**Exercise brief:**
Every line from the one containing "(doy diferencia)" through the last line below should be reproduced exactly; please include nothing else.

Stored items from a collection:
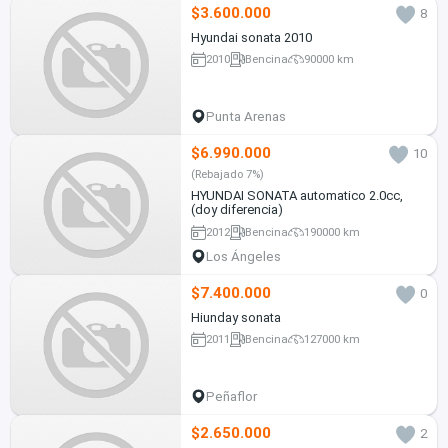
$3.600.000
8
Hyundai sonata 2010
2010
Bencina
90000 km
Punta Arenas
$6.990.000
10
(Rebajado 7%)
HYUNDAI SONATA automatico 2.0cc,
(doy diferencia)
2012
Bencina
190000 km
Los Ángeles
$7.400.000
0
Hiunday sonata
2011
Bencina
127000 km
Peñaflor
$2.650.000
2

**Task answer:**
(doy diferencia)
2012
Bencina
190000 km
Los Ángeles
$7.400.000
0
Hiunday sonata
2011
Bencina
127000 km
Peñaflor
$2.650.000
2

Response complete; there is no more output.